The dedesignation of the insurance giant means that no nonbank currently has the SIFI label. The FSOC’s primary authority under the Dodd-Frank Act is the ability to designate both financial activities and individual institutions as systemically risky, and therefore subject them to enhanced prudential standards such as higher capital, liquidity and reporting requirements.

But the dilution of that power now marks a stunning reversal.

Within the first few years of the establishment of the FSOC, four giant nonbank firms had been designated. The first three were GE Capital, American International Group and Prudential. AIG and GE Capital both took federal bailout money during the financial crisis. Prudential avoided taking government assistance through a stock sale, as did MetLife — the last nonbank of the four to be designated as a SIFI.

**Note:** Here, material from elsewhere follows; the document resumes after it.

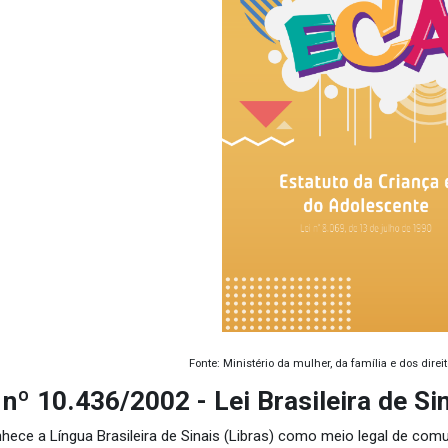
Fonte: Ministério da mulher, da família e dos dire
 nº 10.436/2002 -
Lei Brasileira de Si
hece a Língua Brasileira de Sinais (Libras) como meio legal de com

But the FSOC’s designation of individual firms — even firms that the crisis clearly revealed to be risky — met with intense skepticism from some lawmakers. Former Rep. Scott Garrett, R-N.J., was a vocal critic of the FSOC and its procedures for designating firms as nonbank SIFIs. And the Treasury said last month that it was planning to unveil a new process for designating nonbank activities instead of individual firms — an approach that former Federal Reserve Board Gov. Daniel Tarullo also suggested might be advantageous as early as 2015.

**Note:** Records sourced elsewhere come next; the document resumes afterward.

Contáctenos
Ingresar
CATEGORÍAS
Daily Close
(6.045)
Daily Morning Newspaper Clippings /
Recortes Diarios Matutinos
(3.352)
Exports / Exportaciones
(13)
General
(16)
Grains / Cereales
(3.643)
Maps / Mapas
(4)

Dodd-Frank allows designated firms to take steps to lower their risk and be reviewed for dedesignation. The first nonbank SIFI to have the label removed was GE Capital — in June 2016. The election of Donald Trump virtually assured that the remaining nonbank SIFIs — including Prudential — would lose their designation sooner or later.

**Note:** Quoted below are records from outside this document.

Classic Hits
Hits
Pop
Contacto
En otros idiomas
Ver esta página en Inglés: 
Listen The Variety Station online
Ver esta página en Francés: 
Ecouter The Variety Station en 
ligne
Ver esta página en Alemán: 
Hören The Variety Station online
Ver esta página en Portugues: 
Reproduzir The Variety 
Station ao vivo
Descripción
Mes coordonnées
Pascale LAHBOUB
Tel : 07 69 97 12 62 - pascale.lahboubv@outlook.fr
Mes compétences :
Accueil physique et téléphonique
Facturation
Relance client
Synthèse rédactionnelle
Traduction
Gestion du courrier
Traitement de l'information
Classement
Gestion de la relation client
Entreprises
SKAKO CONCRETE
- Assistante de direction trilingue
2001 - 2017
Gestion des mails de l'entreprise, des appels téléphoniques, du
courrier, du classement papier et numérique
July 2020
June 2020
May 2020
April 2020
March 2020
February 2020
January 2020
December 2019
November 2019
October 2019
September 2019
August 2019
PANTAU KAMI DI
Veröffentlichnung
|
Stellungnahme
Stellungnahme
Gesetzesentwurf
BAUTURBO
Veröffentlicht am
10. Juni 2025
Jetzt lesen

“The Council’s decision today follows extensive engagement with the company and a detailed analysis showing that there is not a significant risk that the company could pose a threat to financial stability,” Treasury Secretary Steven Mnuchin said in a press release. “The Council has continued to act decisively to remove any designation that is not warranted.”

In its own statement, Prudential said it was "pleased with the decision, which affirms our longstanding belief that Prudential never met the standard for the designation."

"This outcome reflects Prudential’s sustainable business model, capital strength and comprehensive risk management, which have and continue to enable us to fulfill our promises to our customers, deliver consistent performance and meet regulatory obligations," it said.

But some reform advocates argue that the oversight council's move is a mistake that will come back to haunt the financial system.

"That is a tragic dereliction of duty for every American because the next financial crash will happen sooner and be worse than it otherwise would have been," said Dennis Kelleher, president and CEO of Better Markets. "The FSOC’s actions will revive the shadow banking system by recreating the two-tier regulatory system which will incentivize the migration of risk from the higher regulated banking system to the unregulated shadow banking system. That is exactly what was done in the early 2000s, which directly lead to the catastrophic 2008 financial crash and economic crisis."

Prudential's path was somewhat different than other firms that shed the SIFI label.

In the case of MetLife, the Trump administration dropped an Obama-era appeal of a court ruling that had struck down the insurer’s designation. After the 2014 designation of MetLife, over the firm’s vigorous protest, the company sued the FSOC in federal court and won, with the judge deciding that FSOC had erred by failing to establish the firm’s actual — rather than theoretical — potential for insolvency.

GE Capital, meanwhile, opted to break itself up, selling off its online deposits and winning de-designation in June 2016. AIG also restructured itself and was dedesignated last September. Even MetLife restructured itself, in January 2016, in part because of its concerns about the regulatory environment.